Meints Lisa M, Poston Anne W, Piligian Brent F, Olson Claire D, Badger Katherine S, Woodruff Peter J, Swarts Benjamin M
Department of Chemistry and Biochemistry, Central Michigan University.
Department of Chemistry, University of Southern Maine.
J Vis Exp. 2017 Feb 17(120):54485. doi: 10.3791/54485.

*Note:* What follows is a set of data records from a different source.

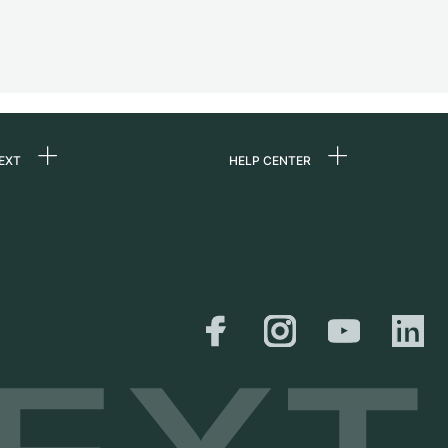
EXT
HELP CENTER
 us
FAQ
rs
Service Center
Personal pick-up
al
Shipping & Returns
er
Size Guide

Chemically modified versions of trehalose, or trehalose analogues, have applications in biology, biotechnology, and pharmaceutical science, among other fields. For instance, trehalose analogues bearing detectable tags have been used to detect Mycobacterium tuberculosis and may have applications as tuberculosis diagnostic imaging agents. Hydrolytically stable versions of trehalose are also being pursued due to their potential for use as non-caloric sweeteners and bioprotective agents. Despite the appeal of this class of compounds for various applications, their potential remains unfulfilled due to the lack of a robust route for their production. Here, we report a detailed protocol for the rapid and efficient one-step biocatalytic synthesis of trehalose analogues that bypasses the problems associated with chemical synthesis. By utilizing the thermostable trehalose synthase (TreT) enzyme from Thermoproteus tenax, trehalose analogues can be generated in a single step from glucose analogues and uridine diphosphate glucose in high yield (up to quantitative conversion) in 15-60 min. A simple and rapid non-chromatographic purification protocol, which consists of spin dialysis and ion exchange, can deliver many trehalose analogues of known concentration in aqueous solution in as little as 45 min. In cases where unreacted glucose analogue still remains, chromatographic purification of the trehalose analogue product can be performed. Overall, this method provides a "green" biocatalytic platform for the expedited synthesis and purification of trehalose analogues that is efficient and accessible to non-chemists. To exemplify the applicability of this method, we describe a protocol for the synthesis, all-aqueous purification, and administration of a trehalose-based click chemistry probe to mycobacteria, all of which took less than 1 hour and enabled fluorescence detection of mycobacteria. In the future, we envision that, among other applications, this protocol may be applied to the rapid synthesis of trehalose-based probes for tuberculosis diagnostics. For instance, short-lived radionuclide-modified trehalose analogues (e.g., F-modified trehalose) could be used for advanced clinical imaging modalities such as positron emission tomography-computed tomography (PET-CT).
海藻糖的化学修饰版本,即海藻糖类似物,在生物学、生物技术和制药科学等领域有应用。例如,带有可检测标签的海藻糖类似物已被用于检测结核分枝杆菌,并且可能用作结核病诊断成像剂。由于海藻糖的水解稳定版本有潜力用作无热量甜味剂和生物保护剂,因此也在对其进行研究。尽管这类化合物在各种应用中颇具吸引力,但由于缺乏强大的生产途径,它们的潜力尚未得到充分发挥。在此,我们报告了一种详细的方案,用于快速高效地一步生物催化合成海藻糖类似物,该方案绕过了与化学合成相关的问题。通过利用来自嗜热栖热菌的耐热海藻糖合酶(TreT),海藻糖类似物可以在15至60分钟内从葡萄糖类似物和尿苷二磷酸葡萄糖一步高产率(高达定量转化)生成。一种简单快速的非色谱纯化方案,包括旋转透析和离子交换,可在短短45分钟内提供许多已知浓度的海藻糖类似物水溶液。在仍有未反应的葡萄糖类似物残留的情况下,可以对海藻糖类似物产物进行色谱纯化。总体而言,该方法为海藻糖类似物的快速合成和纯化提供了一个“绿色”生物催化平台,高效且非化学专业人员也可操作。为了举例说明该方法的适用性,我们描述了一种用于合成、全水相纯化以及将基于海藻糖的点击化学探针施用于分枝杆菌的方案,所有这些操作耗时不到1小时,并能够对分枝杆菌进行荧光检测。未来,我们设想,除其他应用外,该方案可应用于快速合成用于结核病诊断的基于海藻糖的探针。例如,短寿命放射性核素修饰的海藻糖类似物(如F修饰的海藻糖)可用于正电子发射断层扫描 - 计算机断层扫描(PET - CT)等先进临床成像模式。